Jiaqi Leng (冷家祺)

prof_pic.jpg

I am a final-year undergraduate student in Computer Science and Technology at Fudan University.

I am currently working with Prof. Yucheng Lu at NYU Shanghai on efficient language modeling, with a focus on byte-level architectures and efficient language modeling.
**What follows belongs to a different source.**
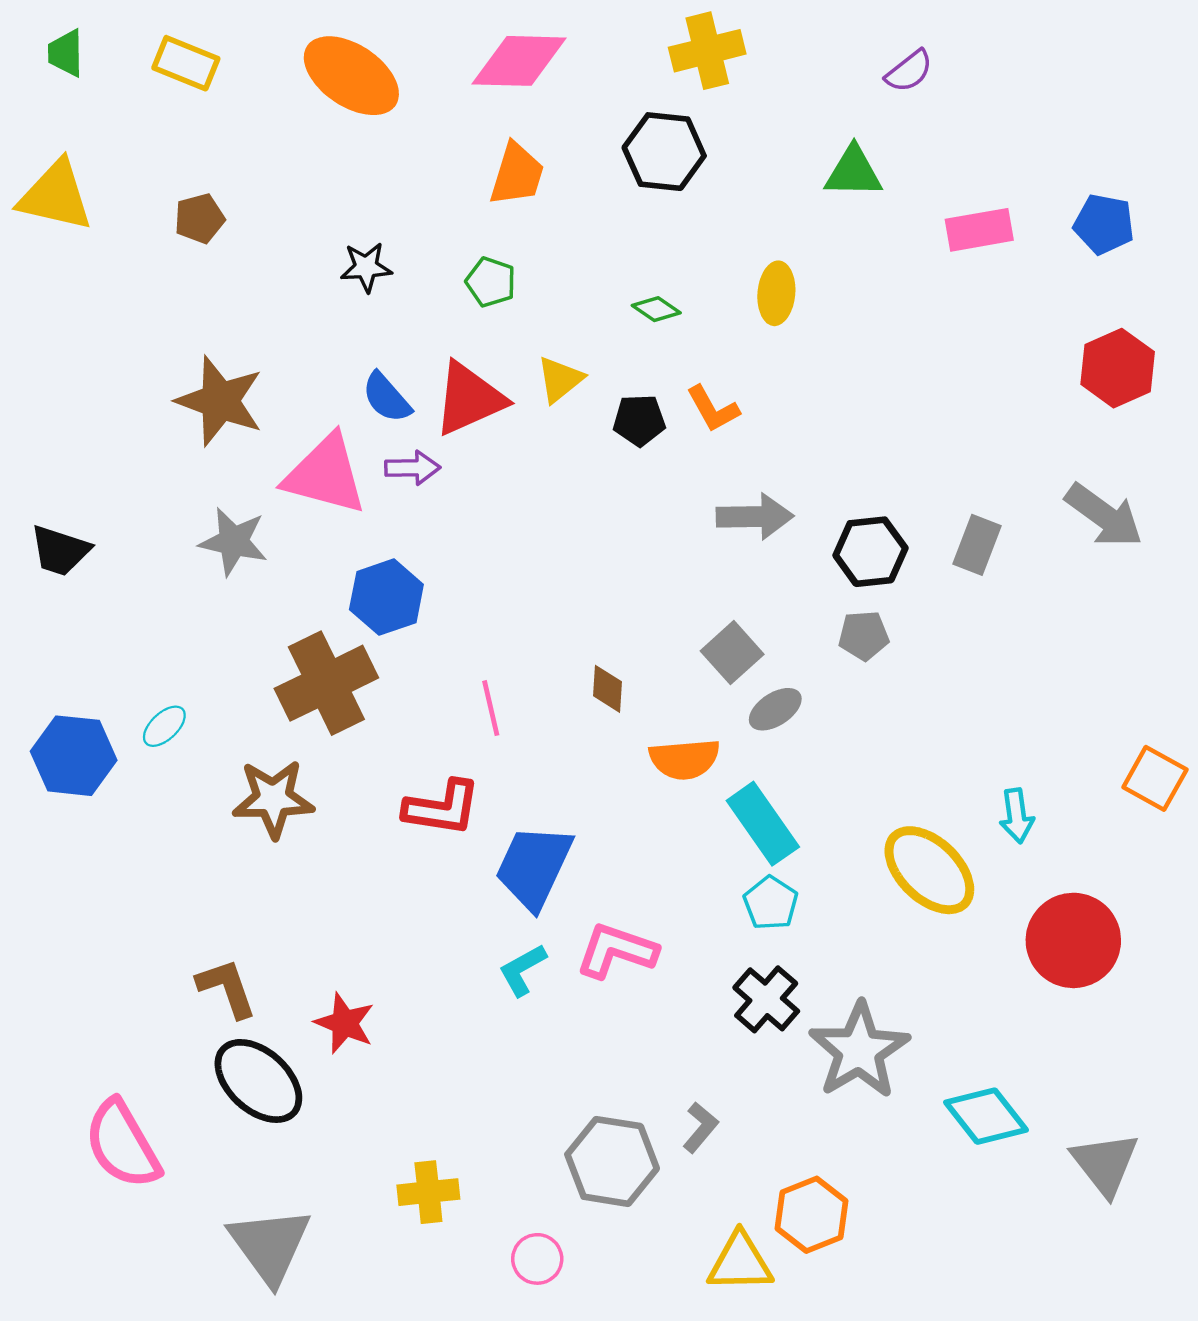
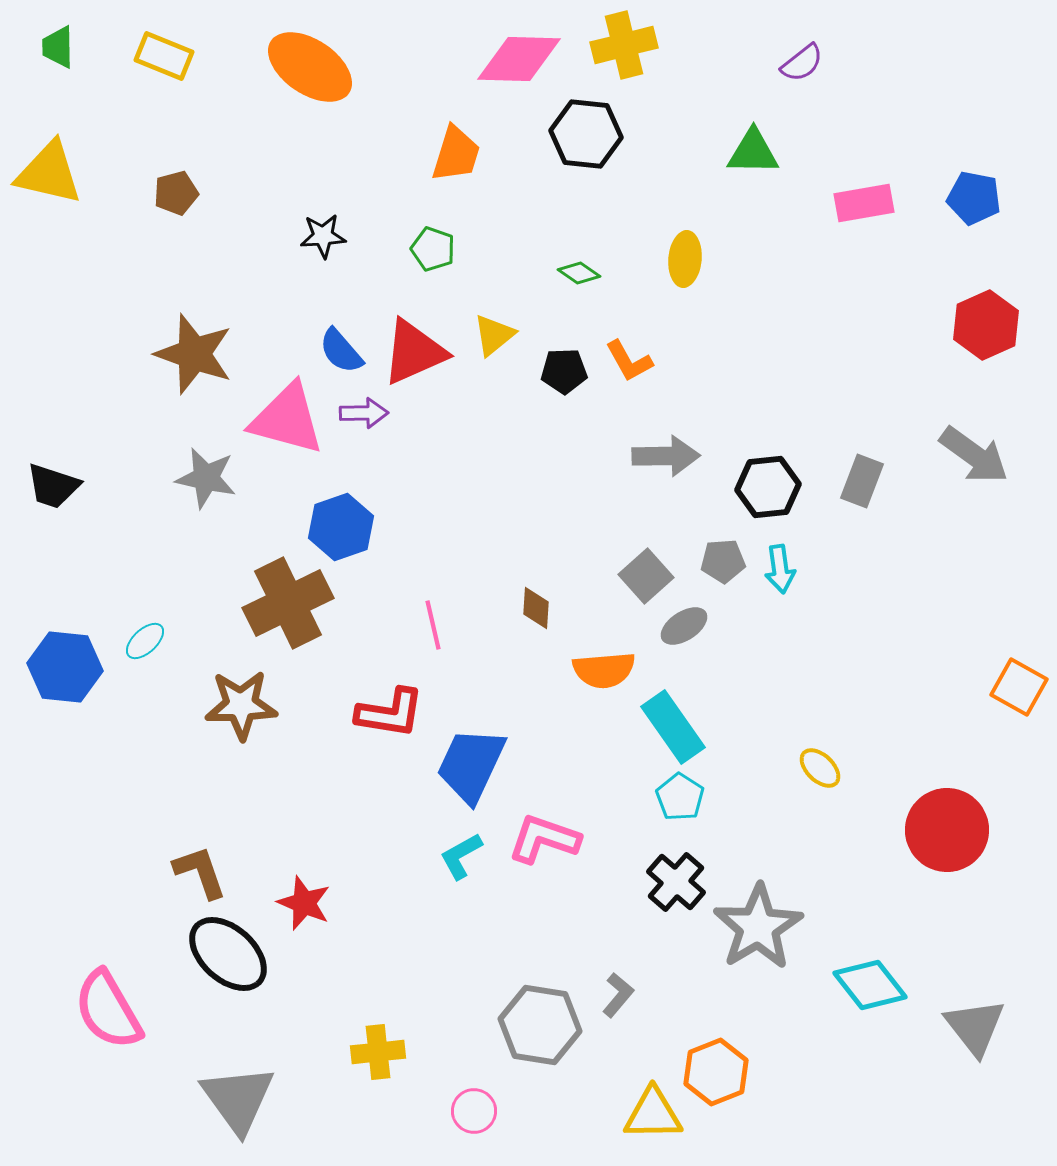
pink diamond: (519, 61) -> (519, 59), moved
gray pentagon: (864, 636) -> (723, 561), moved
cyan arrow: (1017, 816) -> (780, 569), moved
yellow ellipse: (929, 870) -> (820, 768), size x0.5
Previously, I worked as a research intern at Ant Group on sparse attention mechanisms for large language models.

My research interests mainly lie in:

  • Efficient deep learning and model architectures
  • Long-context modeling and length extrapolation
  • Sparse attention mechanisms

During Fall 2024, I was an exchange student at The University of Texas at Austin.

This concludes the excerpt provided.